## Information provided
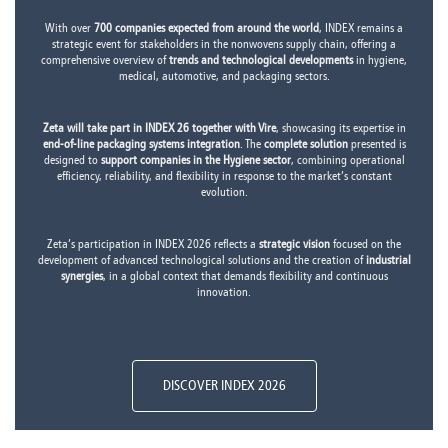
With over
700 companies expected from around the world
, INDEX remains a
strategic event for stakeholders in the nonwovens supply chain, offering a
comprehensive overview of
trends and technological developments
in hygiene,
medical, automotive, and packaging sectors.
Zeta will take part in INDEX 26 together with Vire
, showcasing its expertise in
end-of-line packaging systems integration
. The
complete solution
presented is
designed to
support companies in the Hygiene sector
, combining operational
efficiency, reliability, and flexibility in response to the market’s constant
evolution.
Zeta’s participation in INDEX 2026 reflects a
strategic vision
focused on the
development of advanced technological solutions and the creation of
industrial
synergies
, in a global context that demands flexibility and continuous
innovation.
DISCOVER INDEX 2026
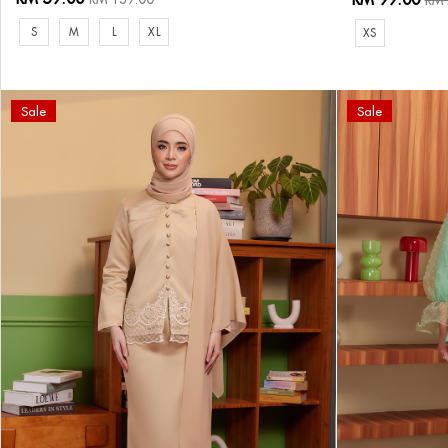
RM 
S
M
L
XL
XS
Sale
Sale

## What to do
Go line by line through the data above and report each one that holds the string "strategic".

## Your response
strategic event for stakeholders in the nonwovens supply chain, offering a
strategic vision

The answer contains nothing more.